Auditing SQL Server – Part 2 – Hardware Audit

Comments 0

Share to social media

This is the second part of my series on auditing SQL Server. In the first part, I discussed basic server discovery and documentation. It covered some items to check at the hardware level and configuration items, but this section gets into more detailed hardware auditing details. It took me a while to decide how to best present the approach for this audit. My first two drafts included hardware, server, and database audits in the same document. This is simply too much, so I have divided these three sections. The current section focuses on hardware and cloud configuration items. I have placed the list of items I would recommend collecting at the start of this segment. Depending on your role in the organization, you will likely need to have others gather some of these configuration items and metrics for you.

Next, I discuss how to organize and evaluate these items. The most important part of an audit is the analysis. Server and hardware items can have a large impact on costs. I’ve seen cloud misconfigurations that cost an extra $15K per month for logging alone and I’ve heard about more expensive cloud mistakes. Hopefully you won’t find errors or over-allocations this egregious. But that’s a primary reason for auditing. You can’t assume everything is configured correctly. There are many things that “shouldn’t be” or “I’m sure aren’t” misconfigured, but memory is an imperfect thing. If a project is delayed or cancelled, another solution is used, or teams change, it’s very easy to allocate a server or database and then not use it or for items to be over-allocated. This is especially easy to do in a cloud environment since you don’t have a physical server to remind you of the issue.
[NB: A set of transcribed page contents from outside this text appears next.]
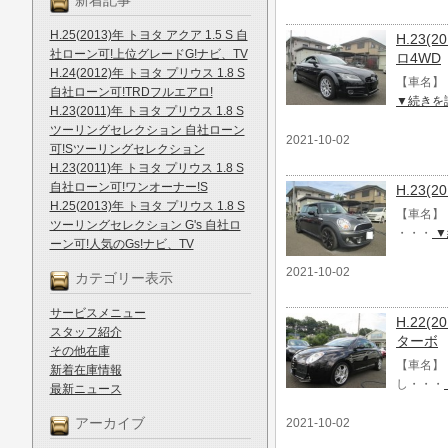
新着記事
H.25(2013)年 トヨタ アクア 1.5 S 自
H.23(
社ローン可!上位グレードG!ナビ、TV
ロ4WD
H.24(2012)年 トヨタ プリウス 1.8 S
【車名】 H
自社ローン可!TRDフルエアロ!
▼続きを
H.23(2011)年 トヨタ プリウス 1.8 S
ツーリングセレクション 自社ローン
2021-10-02
可!Sツーリングセレクション
H.23(2011)年 トヨタ プリウス 1.8 S
自社ローン可!ワンオーナー!S
H.23
H.25(2013)年 トヨタ プリウス 1.8 S
【車名】 
ツーリングセレクション G's 自社ロ
・・・
▼
ーン可!人気のGs!ナビ、TV
2021-10-02
カテゴリー表示
サービスメニュー
H.22
スタッフ紹介
ターボ
その他在庫
【車名】 
新着在庫情報
し・・・
最新ニュース
アーカイブ
2021-10-02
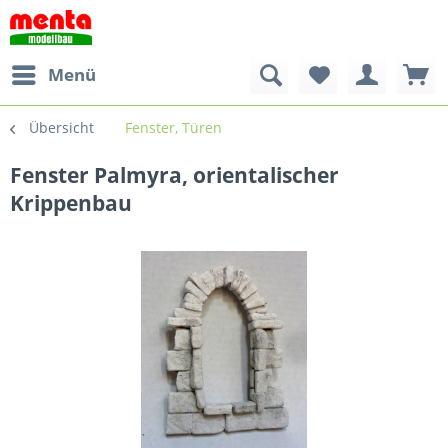
Menü
Übersicht
Fenster, Türen
Fenster Palmyra, orientalischer
Krippenbau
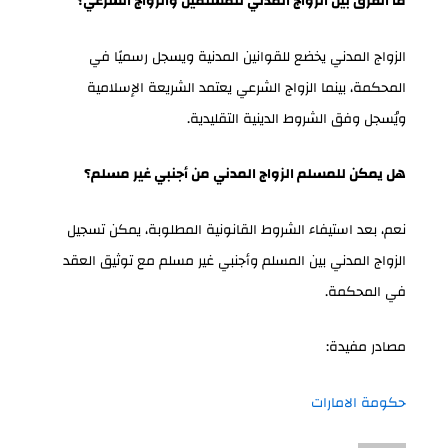
ما الفرق بين الزواج المدني للمسلمين والزواج الشرعي؟
الزواج المدني يخضع للقوانين المدنية ويسجل رسميًا في
المحكمة، بينما الزواج الشرعي يعتمد الشريعة الإسلامية
ويُسجل وفق الشروط الدينية التقليدية.
هل يمكن للمسلم الزواج المدني من أجنبي غير مسلم؟
نعم، بعد استيفاء الشروط القانونية المطلوبة، يمكن تسجيل
الزواج المدني بين المسلم وأجنبي غير مسلم مع توثيق العقد
في المحكمة.
مصادر مفيدة:
حكومة الامارات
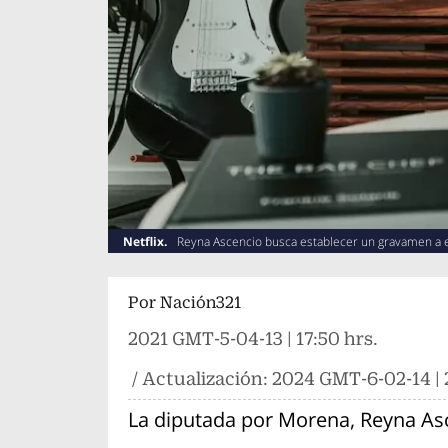
Netflix.
Reyna Ascencio busca establecer un gravamen a e
Por
Nación321
2021 GMT-5-04-13 | 17:50 hrs.
/ Actualización:
2024 GMT-6-02-14 | 2
La diputada por Morena, Reyna As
Finally, I present some scripts that can be used to dig into the details. I don’t have a script for every item, but I cover most of them. There are always multiple methods to audit SQL and hardware items. I find scripts the easiest and most consistent method, especially if I need another group of admins to gather the results for me. The output is always predictable and reliable. With screenshots from the GUI, it can be frustrating and require multiple sessions. Script output is also easier to put into a tool, such as a database, for further comparison and analysis.

Hardware Audit Scope

The focus of this part of the audit is understanding the hardware (or Azure tier) your SQL Server runs on. If the server you are examining is in the cloud, you will want to look at cloud specific options. These items were covered briefly in the discovery audit, but will be covered in more detail here.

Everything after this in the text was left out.